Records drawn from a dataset
* * * * * * *

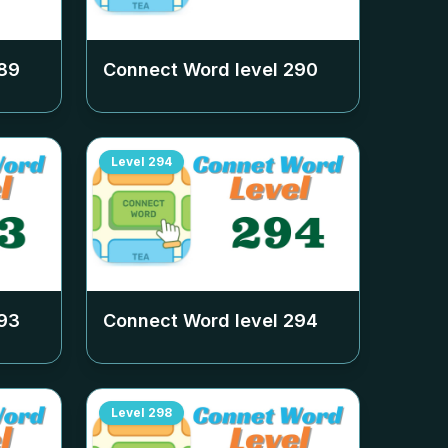
89
Connect Word level
290
Level
294
93
Connect Word level
294
Level
298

* * * * * * *

— Assignment —
In your copy of the entries above, leave out the pictures and keep every word exact.

— Result of this task —
89
Connect Word level
290
Level
294
93
Connect Word level
294
Level
298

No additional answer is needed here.